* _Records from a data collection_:
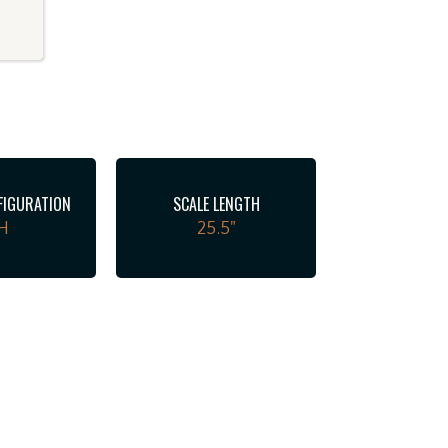
FIGURATION
SCALE LENGTH
H
25.5"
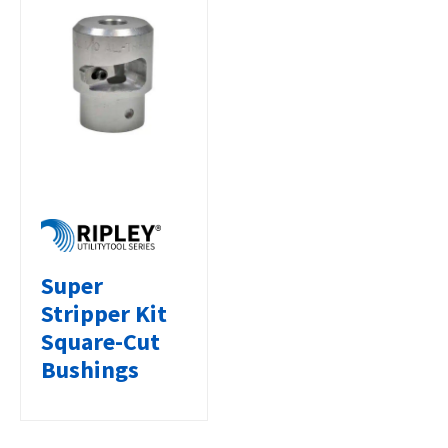
Super
Stripper Kit
Square-Cut
Bushings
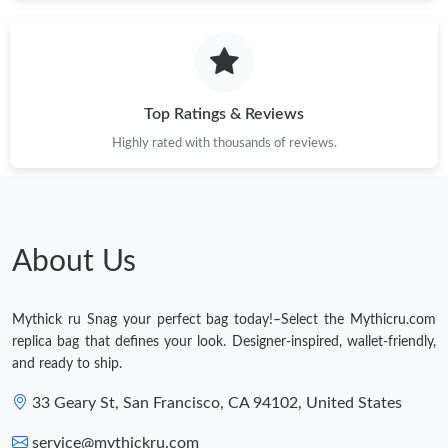
Just Sold: Peter from Denver on May 20, 2026 at 3:27 PM.
Just Sold: Chris from Los Angeles on Jun 01, 2026 at 10:09 AM.
Top Ratings & Reviews
Highly rated with thousands of reviews.
About Us
Mythick ru Snag your perfect bag today!–Select the Mythicru.com
replica bag that defines your look. Designer-inspired, wallet-friendly,
and ready to ship.
33 Geary St, San Francisco, CA 94102, United States
service@mythickru.com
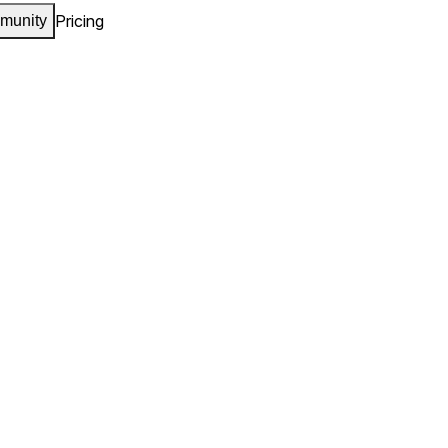
Pricing
munity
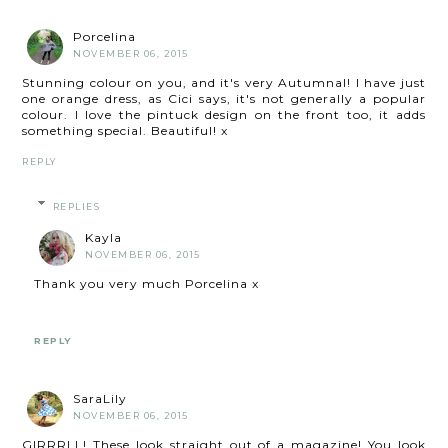
Porcelina
NOVEMBER 06, 2015
Stunning colour on you, and it's very Autumnal! I have just
one orange dress, as Cici says, it's not generally a popular
colour. I love the pintuck design on the front too, it adds
something special. Beautiful! x
REPLY
REPLIES
Kayla
NOVEMBER 06, 2015
Thank you very much Porcelina x
REPLY
SaraLily
NOVEMBER 06, 2015
GIRRRLL! These look straight out of a magazine! You look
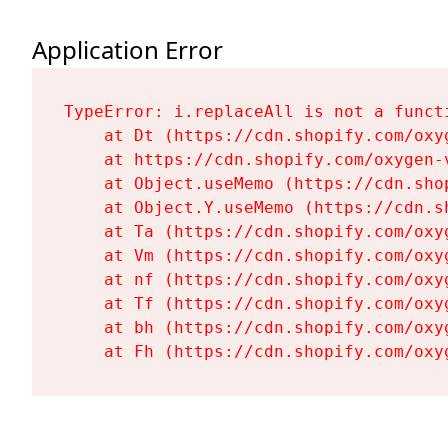
Application Error
TypeError: i.replaceAll is not a functi
    at Dt (https://cdn.shopify.com/oxy
    at https://cdn.shopify.com/oxygen-
    at Object.useMemo (https://cdn.sho
    at Object.Y.useMemo (https://cdn.s
    at Ta (https://cdn.shopify.com/oxy
    at Vm (https://cdn.shopify.com/oxy
    at nf (https://cdn.shopify.com/oxy
    at Tf (https://cdn.shopify.com/oxy
    at bh (https://cdn.shopify.com/oxy
    at Fh (https://cdn.shopify.com/oxy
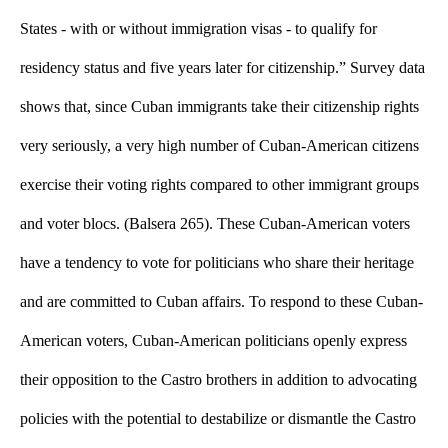
States - with or without immigration visas - to qualify for 
residency status and five years later for citizenship.” Survey data 
shows that, since Cuban immigrants take their citizenship rights 
very seriously, a very high number of Cuban-American citizens 
exercise their voting rights compared to other immigrant groups 
and voter blocs. (Balsera 265). These Cuban-American voters 
have a tendency to vote for politicians who share their heritage 
and are committed to Cuban affairs. To respond to these Cuban-
American voters, Cuban-American politicians openly express 
their opposition to the Castro brothers in addition to advocating 
policies with the potential to destabilize or dismantle the Castro 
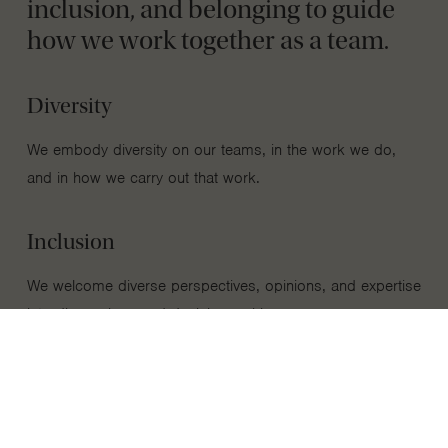
inclusion, and belonging to guide
how we work together as a team.
Diversity
We embody diversity on our teams, in the work we do,
and in how we carry out that work.
Inclusion
We welcome diverse perspectives, opinions, and expertise
into discussions and decision-making processes.
Belonging
We foster a culture of belonging where every person’s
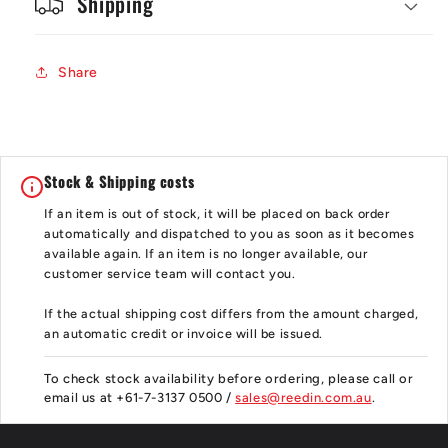
Shipping
Share
Stock & Shipping costs
If an item is out of stock, it will be placed on back order
automatically and dispatched to you as soon as it becomes
available again. If an item is no longer available, our
customer service team will contact you.
If the actual shipping cost differs from the amount charged,
an automatic credit or invoice will be issued.
To check stock availability before ordering, please call or
email us at +61-7-3137 0500 /
sales@reedin.com.au
.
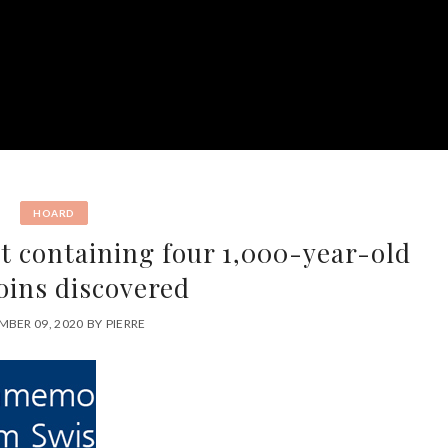
HOARD
et containing four 1,000-year-old
oins discovered
BER 09, 2020
BY
PIERRE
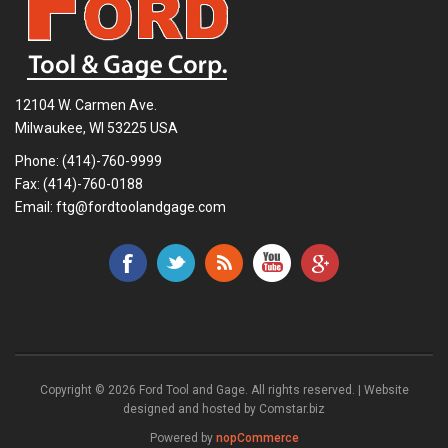
12104 W. Carmen Ave.
Milwaukee, WI 53225 USA
Phone:
(414)-760-9999
Fax: (414)-760-0188
Email:
ftg@fordtoolandgage.com
Copyright © 2026 Ford Tool and Gage. All rights reserved. | Website
designed and hosted by
Comstar.biz
Powered by
nopCommerce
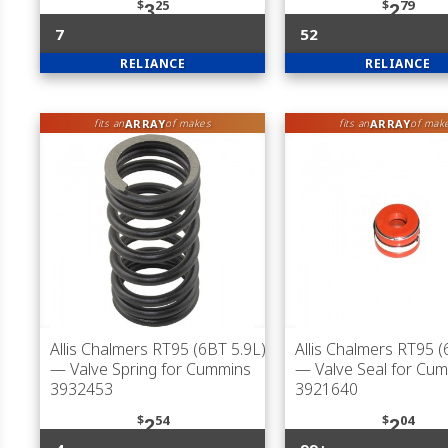
$
25
$
79
3
2
7
52
RELIANCE
RELIANCE
ARRAY
ARRAY
fits an
of makes
fits an
of mak
Allis Chalmers RT95 (6BT 5.9L)
Allis Chalmers RT95 (
— Valve Spring for Cummins
— Valve Seal for Cu
3932453
3921640
$
54
$
04
2
2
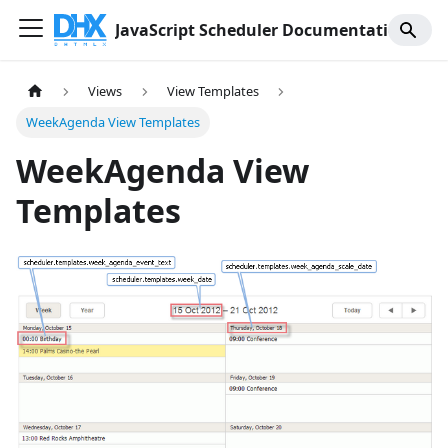
JavaScript Scheduler Documentation
Views
View Templates
WeekAgenda View Templates
WeekAgenda View
Templates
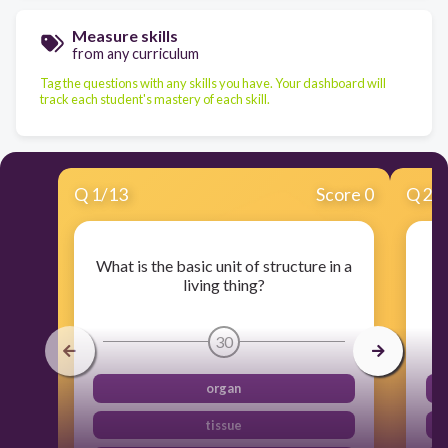
Measure skills
from any curriculum
Tag the questions with any skills you have. Your dashboard will
track each student's mastery of each skill.
Q
1
/
13
Score 0
Q
2
/
What is the basic unit of structure in a
W
living thing?
30
organ
tissue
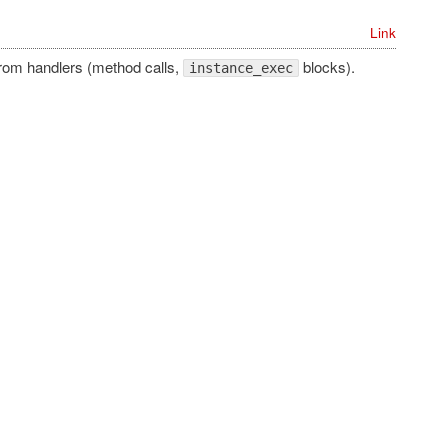
Link
from handlers (method calls,
blocks).
instance_exec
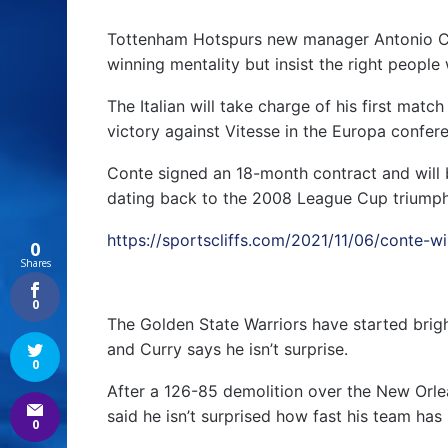
Tottenham Hotspurs new manager Antonio Con
winning mentality but insist the right people w
The Italian will take charge of his first matc
victory against Vitesse in the Europa confer
Conte signed an 18-month contract and will b
dating back to the 2008 League Cup triumph
https://sportscliffs.com/2021/11/06/conte-w
0
Shares
0
The Golden State Warriors have started brigh
and Curry says he isn’t surprise.
0
After a 126-85 demolition over the New Orle
said he isn’t surprised how fast his team has 
0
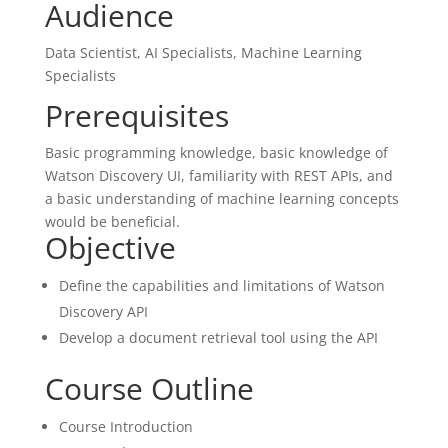
Audience
Data Scientist, AI Specialists, Machine Learning
Specialists
Prerequisites
Basic programming knowledge, basic knowledge of
Watson Discovery UI, familiarity with REST APIs, and
a basic understanding of machine learning concepts
would be beneficial.
Objective
Define the capabilities and limitations of Watson
Discovery API
Develop a document retrieval tool using the API
Course Outline
Course Introduction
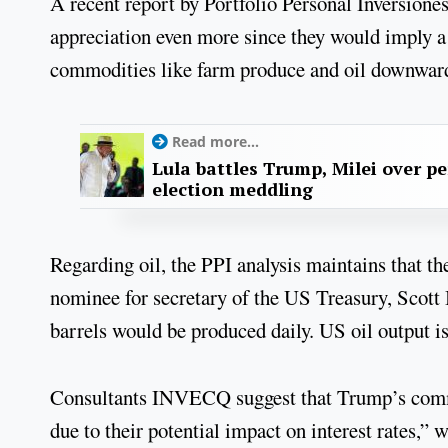
A recent report by Portfolio Personal Inversione
appreciation even more since they would imply a 
commodities like farm produce and oil downwar
Read more...
Lula battles Trump, Milei over p
election meddling
Regarding oil, the PPI analysis maintains that 
nominee for secretary of the US Treasury, Scott B
barrels would be produced daily. US oil output is 
Consultants INVECQ suggest that Trump’s commer
due to their potential impact on interest rates,”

* _Exercise requirements_:
Each line above that contains the string "voters" should be identified and copied.

* _Written response_:
and voter blocs. (Balsera 265). These Cuban-American voters 
American voters, Cuban-American politicians openly express 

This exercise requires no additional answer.